_Aim of the exercise:_ Set every entry down again precisely.

[Extracted material Boundary: Start]

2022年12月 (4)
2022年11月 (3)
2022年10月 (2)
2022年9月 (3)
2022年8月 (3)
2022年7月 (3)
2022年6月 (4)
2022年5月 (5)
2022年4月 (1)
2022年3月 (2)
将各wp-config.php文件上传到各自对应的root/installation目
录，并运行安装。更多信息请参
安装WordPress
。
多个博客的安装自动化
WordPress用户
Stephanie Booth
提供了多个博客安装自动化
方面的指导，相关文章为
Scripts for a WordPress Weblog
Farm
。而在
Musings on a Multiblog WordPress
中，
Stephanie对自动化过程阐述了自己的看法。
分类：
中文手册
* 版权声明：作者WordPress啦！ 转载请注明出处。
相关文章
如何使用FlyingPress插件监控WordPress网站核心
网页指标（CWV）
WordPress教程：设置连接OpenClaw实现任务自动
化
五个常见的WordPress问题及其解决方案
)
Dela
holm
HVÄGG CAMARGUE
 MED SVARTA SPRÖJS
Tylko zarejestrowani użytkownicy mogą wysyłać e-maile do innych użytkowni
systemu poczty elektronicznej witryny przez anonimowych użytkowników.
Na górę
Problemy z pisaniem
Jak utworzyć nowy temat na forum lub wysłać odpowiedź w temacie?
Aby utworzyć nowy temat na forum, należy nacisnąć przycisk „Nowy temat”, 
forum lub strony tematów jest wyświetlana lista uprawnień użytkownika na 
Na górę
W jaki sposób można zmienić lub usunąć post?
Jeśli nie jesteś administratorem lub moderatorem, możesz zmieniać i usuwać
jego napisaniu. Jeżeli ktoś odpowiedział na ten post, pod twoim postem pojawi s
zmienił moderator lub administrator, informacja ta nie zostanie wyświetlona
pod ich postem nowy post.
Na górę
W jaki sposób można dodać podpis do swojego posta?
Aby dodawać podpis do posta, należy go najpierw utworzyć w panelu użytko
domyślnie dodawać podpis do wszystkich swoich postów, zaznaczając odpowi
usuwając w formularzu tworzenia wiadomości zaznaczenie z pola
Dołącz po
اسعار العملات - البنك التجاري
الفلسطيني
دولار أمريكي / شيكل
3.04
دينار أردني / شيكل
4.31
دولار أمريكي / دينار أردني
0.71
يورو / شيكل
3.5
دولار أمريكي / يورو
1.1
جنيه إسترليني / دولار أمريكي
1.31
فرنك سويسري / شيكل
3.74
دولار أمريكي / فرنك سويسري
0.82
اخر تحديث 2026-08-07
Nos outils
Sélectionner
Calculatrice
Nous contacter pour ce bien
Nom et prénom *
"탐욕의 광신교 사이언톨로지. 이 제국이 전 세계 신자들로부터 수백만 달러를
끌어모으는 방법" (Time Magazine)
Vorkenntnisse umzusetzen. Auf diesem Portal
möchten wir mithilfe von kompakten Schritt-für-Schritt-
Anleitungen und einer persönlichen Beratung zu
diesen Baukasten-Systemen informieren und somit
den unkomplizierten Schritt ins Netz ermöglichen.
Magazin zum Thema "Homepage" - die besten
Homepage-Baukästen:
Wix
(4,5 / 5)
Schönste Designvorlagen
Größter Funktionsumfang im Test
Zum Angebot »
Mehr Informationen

[Extracted material Boundary: End]

_Exercise response:_
2022年12月 (4)
2022年11月 (3)
2022年10月 (2)
2022年9月 (3)
2022年8月 (3)
2022年7月 (3)
2022年6月 (4)
2022年5月 (5)
2022年4月 (1)
2022年3月 (2)
将各wp-config.php文件上传到各自对应的root/installation目
录，并运行安装。更多信息请参
安装WordPress
。
多个博客的安装自动化
WordPress用户
Stephanie Booth
提供了多个博客安装自动化
方面的指导，相关文章为
Scripts for a WordPress Weblog
Farm
。而在
Musings on a Multiblog WordPress
中，
Stephanie对自动化过程阐述了自己的看法。
分类：
中文手册
* 版权声明：作者WordPress啦！ 转载请注明出处。
相关文章
如何使用FlyingPress插件监控WordPress网站核心
网页指标（CWV）
WordPress教程：设置连接OpenClaw实现任务自动
化
五个常见的WordPress问题及其解决方案
)
Dela
holm
HVÄGG CAMARGUE
 MED SVARTA SPRÖJS
Tylko zarejestrowani użytkownicy mogą wysyłać e-maile do innych użytkowni
systemu poczty elektronicznej witryny przez anonimowych użytkowników.
Na górę
Problemy z pisaniem
Jak utworzyć nowy temat na forum lub wysłać odpowiedź w temacie?
Aby utworzyć nowy temat na forum, należy nacisnąć przycisk „Nowy temat”, 
forum lub strony tematów jest wyświetlana lista uprawnień użytkownika na 
Na górę
W jaki sposób można zmienić lub usunąć post?
Jeśli nie jesteś administratorem lub moderatorem, możesz zmieniać i usuwać
jego napisaniu. Jeżeli ktoś odpowiedział na ten post, pod twoim postem pojawi s
zmienił moderator lub administrator, informacja ta nie zostanie wyświetlona
pod ich postem nowy post.
Na górę
W jaki sposób można dodać podpis do swojego posta?
Aby dodawać podpis do posta, należy go najpierw utworzyć w panelu użytko
domyślnie dodawać podpis do wszystkich swoich postów, zaznaczając odpowi
usuwając w formularzu tworzenia wiadomości zaznaczenie z pola
Dołącz po
اسعار العملات - البنك التجاري
الفلسطيني
دولار أمريكي / شيكل
3.04
دينار أردني / شيكل
4.31
دولار أمريكي / دينار أردني
0.71
يورو / شيكل
3.5
دولار أمريكي / يورو
1.1
جنيه إسترليني / دولار أمريكي
1.31
فرنك سويسري / شيكل
3.74
دولار أمريكي / فرنك سويسري
0.82
اخر تحديث 2026-08-07
Nos outils
Sélectionner
Calculatrice
Nous contacter pour ce bien
Nom et prénom *
"탐욕의 광신교 사이언톨로지. 이 제국이 전 세계 신자들로부터 수백만 달러를
끌어모으는 방법" (Time Magazine)
Vorkenntnisse umzusetzen. Auf diesem Portal
möchten wir mithilfe von kompakten Schritt-für-Schritt-
Anleitungen und einer persönlichen Beratung zu
diesen Baukasten-Systemen informieren und somit
den unkomplizierten Schritt ins Netz ermöglichen.
Magazin zum Thema "Homepage" - die besten
Homepage-Baukästen:
Wix
(4,5 / 5)
Schönste Designvorlagen
Größter Funktionsumfang im Test
Zum Angebot »
Mehr Informationen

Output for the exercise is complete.